The charge pad sits in the office, and we grab the speaker from there whenever either of us wants a shower, or, need a portable speaker to carry around as we clean, or to bring out into the garden when the weather is good.
The Roam is rugged, waterproof, and surprisingly powerful for its size. The battery life also seems more than good enough, and with the wireless charge pad, charging is a breeze!
One thing I was worried about is that the Roam comes with Alexa, whether you want it or not. There is no Alex-free SKU 🙁 I wasn’t sure how much of a problem that would turn out to be, but I’m happy to say it’s no problem at all. There’s a hardware light to show the mic is listening for its wake word, and a button to toggle it on or off. When you turn it off it stays off.

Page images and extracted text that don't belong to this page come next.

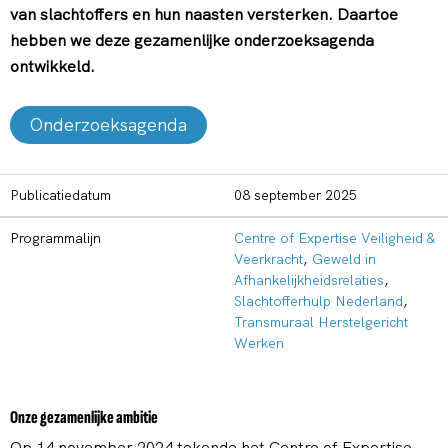
van slachtoffers en hun naasten versterken. Daartoe
hebben we deze gezamenlijke onderzoeksagenda
ontwikkeld.
Onderzoeksagenda
Publicatiedatum
08 september 2025
Programmalijn
Centre of Expertise Veiligheid &
Veerkracht
,
Geweld in
Afhankelijkheidsrelaties
,
Slachtofferhulp Nederland
,
Transmuraal Herstelgericht
Werken
Onze gezamenlijke ambitie
Op 14 november 2024 tekende het Centre of Expertise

I toggled that button exactly once, the day the speaker arrived, and it has dutifully stayed off ever since without my ever having to do anything.
This was almost the end of the story — I think I want one of the Sonos Entertainment sets for the sitting room for Christmas, and that would have been that.
But …
Then, a few weeks ago, Apple finally started to sell HomePod Minis in Ireland! Well — I just had to try them, didn’t I! I figured the most useful place to have Siri would be the kitchen, and since it’s a big open room that doubles as the dining room, I figured I’d need a set, so I ordered two and configured them as a stereo pair.
I have to say, getting the HomePods set up and paired proved more fiddly than getting any of the Sonos stuff working 🙁 We got there in the end, but there was quite a bit of swearing at Apple Home on the way 😉
Bottom line — the speakers work as well as the Sonos One did, and Siri in the kitchen is indeed nice to have, but for now, it’s not earth-shattering. ATM Irish Siri can’t recognise voices, so the HomePods are glued to my Apple ID. Multi-person support is coming to Irish Siri soon though, so that might prove to be a big deal, and it may take Siri from grand to something we actually love — we shall see!